Shadow of the Colossus is a tragedy. It’s the gaming definition of madness, and most important of all, it’s an exploration of dealing with grief and how ultimately your character in the game fails that lesson while succeeding in his quest.
In Shadow of Colossus, you play as Wander. You have brought your beloved deceased maiden Mono to a forbidden land, and you’ve made a deal with a creature known as Dormin. This deal with the devil involves hunting down and slaughtering 16 majestic yet dangerous colossi, for which Dormin will revive Mono.
It’s simple enough, and the gameplay is rinse and repeat. Find a colossus, kill the colossus, and Dormin will have further access to his powers to help you save your beloved.
Stages of Grief as a Descent
When we meet Wander, he has already experienced most of the stages of grief, and players feel reverberations of that as they play:
- Denial has certainly already occurred. If Wander were not in denial about the lifeless state of Mono, he would not do such despicable things in the name of love to bring her back. His pain and guilt can be felt as well: Through Wander’s eyes, a beautiful world is rendered in muted colors, the wonder having gone from his life.
- Anger and bargaining are the prevalent themes within Shadow of the Colossus. The anger is seen within Wander’s actions. At first, it seems that you are fighting these creatures for Mono, but as you watch the battles, there is a sense of rage within Wander’s actions.
- The bargaining has literally already happened with Wander making the pact with Dormin. He doesn’t care what it will do to these lands or to the people around them as long as he gets Mono back.

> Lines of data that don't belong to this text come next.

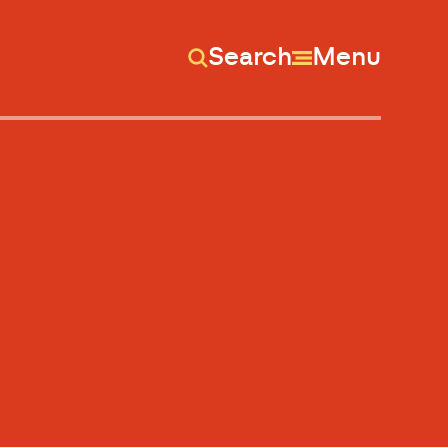
Search
Menu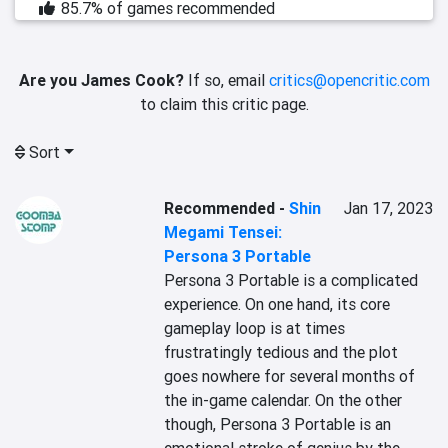
85.7% of games recommended
Are you James Cook?
If so, email
critics@opencritic.com
to claim this critic page.
Sort
Recommended
-
Shin
Jan 17, 2023
Megami Tensei:
Persona 3 Portable
Persona 3 Portable is a complicated 
experience. On one hand, its core 
gameplay loop is at times 
frustratingly tedious and the plot 
goes nowhere for several months of 
the in-game calendar. On the other 
though, Persona 3 Portable is an 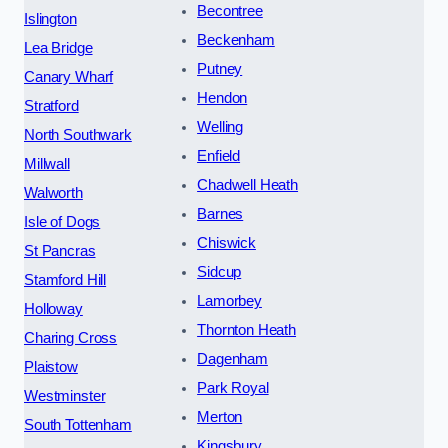
Becontree
Islington
Beckenham
Lea Bridge
Putney
Canary Wharf
Hendon
Stratford
Welling
North Southwark
Enfield
Millwall
Chadwell Heath
Walworth
Barnes
Isle of Dogs
Chiswick
St Pancras
Sidcup
Stamford Hill
Lamorbey
Holloway
Thornton Heath
Charing Cross
Dagenham
Plaistow
Park Royal
Westminster
Merton
South Tottenham
Kingsbury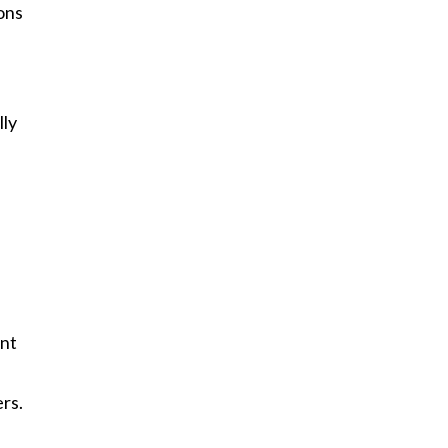
ions
lly
unt
rs.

- Depression is another theme running throughout Shadow of the Colossus, though maybe in an unexpected place. The game’s score fascinatingly begins triumphant and bold because Wander is angry and focused. However, as he kills each colossus, the score becomes increasingly melodic and disheartening.
Beyond these stages, however, Shadow of the Colossus and Wander diverge from the path, and Wander decides he doesn’t want to learn the lesson he needs to learn. The cost of this rejection is high.

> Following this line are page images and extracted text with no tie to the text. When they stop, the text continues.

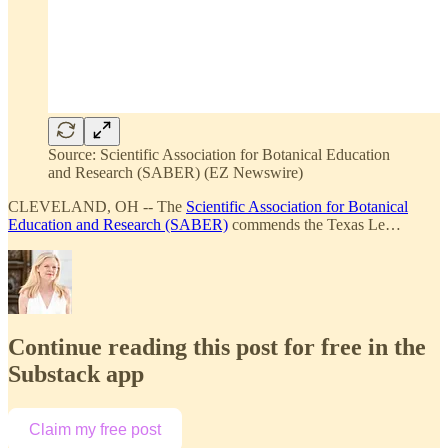
Source: Scientific Association for Botanical Education
and Research (SABER) (EZ Newswire)
CLEVELAND, OH -- The
Scientific Association for Botanical
Education and Research (SABER)
commends the Texas Le…
Continue reading this post for free in the
Substack app
Claim my free post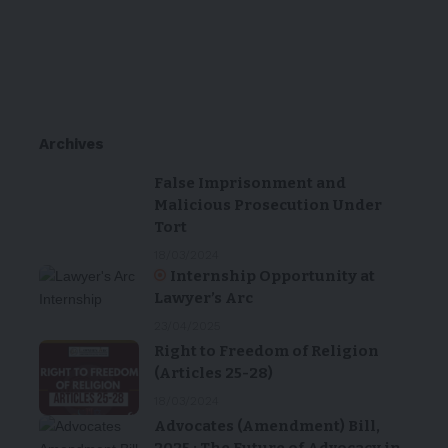
Archives
False Imprisonment and
Malicious Prosecution Under
Tort
18/03/2024
Internship Opportunity at
Lawyer’s Arc
23/04/2025
Right to Freedom of Religion
(Articles 25-28)
18/03/2024
Advocates (Amendment) Bill,
2025 : The Future of Advocacy in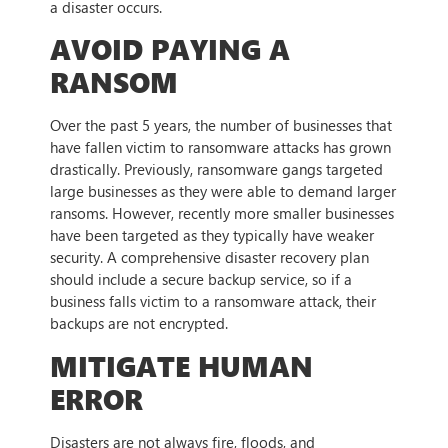
a disaster occurs.
AVOID PAYING A
RANSOM
Over the past 5 years, the number of businesses that
have fallen victim to ransomware attacks has grown
drastically. Previously, ransomware gangs targeted
large businesses as they were able to demand larger
ransoms. However, recently more smaller businesses
have been targeted as they typically have weaker
security. A comprehensive disaster recovery plan
should include a secure backup service, so if a
business falls victim to a ransomware attack, their
backups are not encrypted.
MITIGATE HUMAN
ERROR
Disasters are not always fire, floods, and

Simply, there is no upward turn. There is no moment where Wander can take stock of what he’s doing, process that information, and try to move forward in the stages with positive change in mind. He doesn’t understand or doesn’t care about the damage he is causing, and because of this, he can’t begin to rebuild his life. He accepts nothing about his situation, and he feels no hope.
In fact, Wander does not even have the opportunity to accept the results of his actions or to enjoy the fruits of his labor, because completing his journey ultimately results in his demise.
Learn from Failure
Director Fumito Ueda wanted an atmosphere of loneliness within Shadow of the Colossus. The lighting, the score, everything clicked to remind you that you were alone so that you are desperate to get Mono back.
The exception to the rule is Agro the horse, who helps you with defeating the colossi. However, even Agro isn’t immune to the destruction Wander’s actions have wrought. In the final act, Agro is seemingly lost while the two of you are traversing a bridge placed above a perilous pit.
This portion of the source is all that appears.